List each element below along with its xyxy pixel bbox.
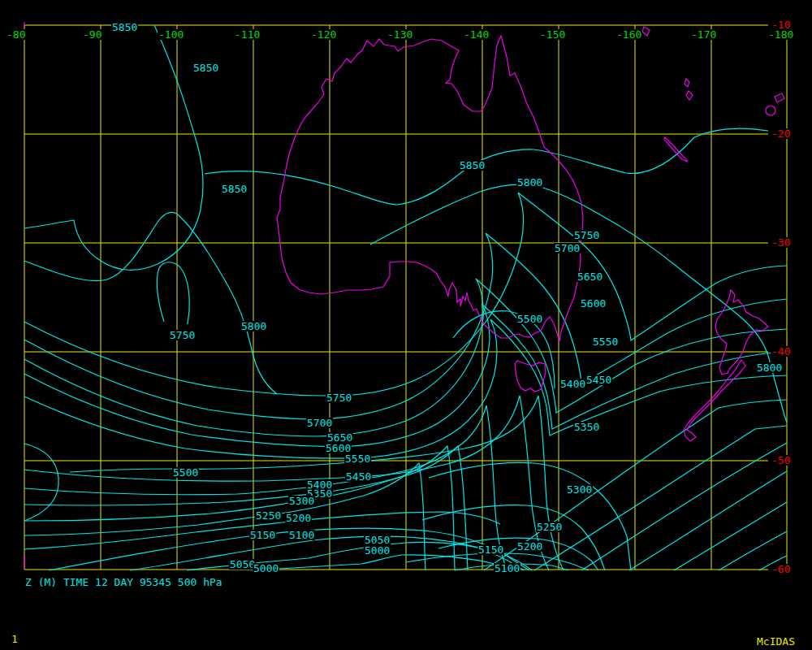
contour-line bbox=[629, 471, 787, 570]
longitude-label: -150 bbox=[539, 29, 566, 40]
longitude-label: -160 bbox=[615, 29, 642, 40]
contour-line bbox=[674, 502, 787, 570]
longitude-label: -80 bbox=[6, 29, 26, 40]
latitude-label: -50 bbox=[771, 455, 791, 466]
contour-label: 5500 bbox=[172, 467, 199, 478]
longitude-label: -110 bbox=[234, 29, 261, 40]
contour-label: 5800 bbox=[756, 362, 783, 373]
contour-label: 5200 bbox=[285, 513, 312, 523]
contour-label: 5600 bbox=[580, 298, 607, 309]
contour-label: 5800 bbox=[240, 321, 267, 332]
contour-line bbox=[130, 536, 524, 570]
contour-line bbox=[24, 212, 277, 394]
latitude-label: -60 bbox=[771, 564, 791, 574]
coastline bbox=[775, 93, 784, 102]
mcidas-display[interactable]: -80-90-100-110-120-130-140-150-160-170-1… bbox=[0, 0, 812, 650]
contour-label: 5250 bbox=[536, 522, 563, 532]
contour-label: 5450 bbox=[585, 375, 612, 385]
contour-label: 5350 bbox=[573, 422, 600, 432]
coastline-layer bbox=[24, 22, 784, 569]
contour-label: 5700 bbox=[306, 418, 333, 428]
contour-line bbox=[24, 446, 468, 570]
contour-line bbox=[157, 262, 189, 324]
contour-label: 5450 bbox=[345, 471, 372, 482]
longitude-label: -130 bbox=[387, 29, 413, 40]
latitude-label: -20 bbox=[771, 128, 791, 139]
coastline bbox=[642, 27, 650, 36]
contour-label: 5150 bbox=[477, 544, 504, 555]
contour-label: 5800 bbox=[516, 177, 543, 188]
plot-annotation: Z (M) TIME 12 DAY 95345 500 hPa bbox=[24, 577, 223, 587]
contour-line bbox=[24, 405, 508, 570]
contour-label: 5650 bbox=[577, 271, 603, 282]
coastline bbox=[684, 360, 745, 441]
contour-line bbox=[24, 25, 203, 270]
latitude-label: -40 bbox=[771, 346, 791, 357]
coastline bbox=[277, 36, 583, 341]
latlon-grid bbox=[24, 25, 787, 570]
coastline bbox=[685, 79, 689, 87]
contour-label: 5150 bbox=[249, 530, 276, 540]
contour-label: 5750 bbox=[169, 330, 196, 340]
contour-label: 5300 bbox=[566, 484, 593, 495]
contour-line bbox=[24, 444, 58, 521]
longitude-label: -90 bbox=[82, 29, 102, 40]
contour-label: 5000 bbox=[253, 563, 279, 574]
latitude-label: -30 bbox=[771, 237, 791, 248]
contour-label: 5700 bbox=[554, 243, 581, 254]
contour-label: 5550 bbox=[344, 453, 371, 464]
contour-label: 5300 bbox=[288, 496, 315, 506]
contour-label: 5850 bbox=[221, 184, 248, 194]
contour-label: 5400 bbox=[559, 379, 586, 389]
coastline bbox=[766, 106, 775, 115]
contour-label: 5750 bbox=[573, 230, 600, 240]
longitude-label: -100 bbox=[158, 29, 184, 40]
frame-number: 1 bbox=[11, 634, 19, 644]
contour-label: 5850 bbox=[111, 22, 138, 32]
longitude-label: -140 bbox=[463, 29, 490, 40]
contour-label: 5100 bbox=[288, 530, 315, 540]
contour-label: 5200 bbox=[516, 541, 543, 552]
contour-label: 5500 bbox=[516, 314, 543, 324]
map-canvas[interactable] bbox=[0, 0, 812, 650]
contour-label: 5750 bbox=[326, 392, 352, 403]
contour-label: 5550 bbox=[592, 336, 619, 347]
coastline bbox=[664, 137, 688, 162]
longitude-label: -170 bbox=[690, 29, 717, 40]
coastline bbox=[686, 91, 693, 100]
contour-label: 5250 bbox=[255, 510, 282, 521]
contour-line bbox=[205, 128, 768, 205]
contour-label: 5100 bbox=[494, 563, 520, 574]
mcidas-brand: McIDAS bbox=[756, 636, 796, 647]
contour-label: 5000 bbox=[364, 545, 391, 556]
longitude-label: -120 bbox=[310, 29, 337, 40]
latitude-label: -10 bbox=[771, 20, 791, 30]
contour-label: 5850 bbox=[192, 63, 219, 73]
contour-label: 5850 bbox=[459, 160, 486, 171]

........

Copy out all the data above exactly, minus the images.

List each element below along with its xyxy pixel bbox.
contour-line bbox=[629, 471, 787, 570]
longitude-label: -150 bbox=[539, 29, 566, 40]
longitude-label: -160 bbox=[615, 29, 642, 40]
contour-line bbox=[674, 502, 787, 570]
longitude-label: -80 bbox=[6, 29, 26, 40]
latitude-label: -50 bbox=[771, 455, 791, 466]
contour-label: 5500 bbox=[172, 467, 199, 478]
longitude-label: -110 bbox=[234, 29, 261, 40]
contour-label: 5800 bbox=[756, 362, 783, 373]
contour-label: 5200 bbox=[285, 513, 312, 523]
contour-label: 5600 bbox=[580, 298, 607, 309]
contour-label: 5800 bbox=[240, 321, 267, 332]
contour-line bbox=[130, 536, 524, 570]
contour-line bbox=[24, 212, 277, 394]
latitude-label: -60 bbox=[771, 564, 791, 574]
coastline bbox=[775, 93, 784, 102]
mcidas-display[interactable]: -80-90-100-110-120-130-140-150-160-170-1… bbox=[0, 0, 812, 650]
contour-label: 5250 bbox=[536, 522, 563, 532]
contour-label: 5450 bbox=[585, 375, 612, 385]
contour-label: 5350 bbox=[573, 422, 600, 432]
coastline-layer bbox=[24, 22, 784, 569]
contour-label: 5700 bbox=[306, 418, 333, 428]
contour-line bbox=[24, 446, 468, 570]
contour-line bbox=[157, 262, 189, 324]
contour-label: 5450 bbox=[345, 471, 372, 482]
longitude-label: -130 bbox=[387, 29, 413, 40]
latitude-label: -20 bbox=[771, 128, 791, 139]
coastline bbox=[642, 27, 650, 36]
contour-label: 5150 bbox=[477, 544, 504, 555]
contour-label: 5800 bbox=[516, 177, 543, 188]
plot-annotation: Z (M) TIME 12 DAY 95345 500 hPa bbox=[24, 577, 223, 587]
contour-line bbox=[24, 405, 508, 570]
contour-label: 5650 bbox=[577, 271, 603, 282]
coastline bbox=[684, 360, 745, 441]
contour-line bbox=[24, 25, 203, 270]
latitude-label: -40 bbox=[771, 346, 791, 357]
coastline bbox=[277, 36, 583, 341]
latlon-grid bbox=[24, 25, 787, 570]
coastline bbox=[685, 79, 689, 87]
contour-label: 5150 bbox=[249, 530, 276, 540]
contour-label: 5750 bbox=[169, 330, 196, 340]
contour-label: 5300 bbox=[566, 484, 593, 495]
contour-line bbox=[24, 444, 58, 521]
longitude-label: -90 bbox=[82, 29, 102, 40]
contour-label: 5000 bbox=[253, 563, 279, 574]
latitude-label: -30 bbox=[771, 237, 791, 248]
contour-label: 5700 bbox=[554, 243, 581, 254]
contour-label: 5550 bbox=[344, 453, 371, 464]
contour-label: 5300 bbox=[288, 496, 315, 506]
contour-label: 5850 bbox=[221, 184, 248, 194]
contour-label: 5400 bbox=[559, 379, 586, 389]
coastline bbox=[766, 106, 775, 115]
contour-label: 5750 bbox=[573, 230, 600, 240]
longitude-label: -100 bbox=[158, 29, 184, 40]
frame-number: 1 bbox=[11, 634, 19, 644]
contour-label: 5850 bbox=[111, 22, 138, 32]
longitude-label: -140 bbox=[463, 29, 490, 40]
contour-label: 5100 bbox=[288, 530, 315, 540]
contour-label: 5200 bbox=[516, 541, 543, 552]
contour-label: 5500 bbox=[516, 314, 543, 324]
map-canvas[interactable] bbox=[0, 0, 812, 650]
contour-label: 5750 bbox=[326, 392, 352, 403]
contour-label: 5550 bbox=[592, 336, 619, 347]
coastline bbox=[664, 137, 688, 162]
longitude-label: -170 bbox=[690, 29, 717, 40]
coastline bbox=[686, 91, 693, 100]
contour-label: 5250 bbox=[255, 510, 282, 521]
contour-line bbox=[205, 128, 768, 205]
contour-label: 5100 bbox=[494, 563, 520, 574]
mcidas-brand: McIDAS bbox=[756, 636, 796, 647]
contour-label: 5000 bbox=[364, 545, 391, 556]
longitude-label: -120 bbox=[310, 29, 337, 40]
latitude-label: -10 bbox=[771, 20, 791, 30]
contour-label: 5850 bbox=[192, 63, 219, 73]
contour-label: 5850 bbox=[459, 160, 486, 171]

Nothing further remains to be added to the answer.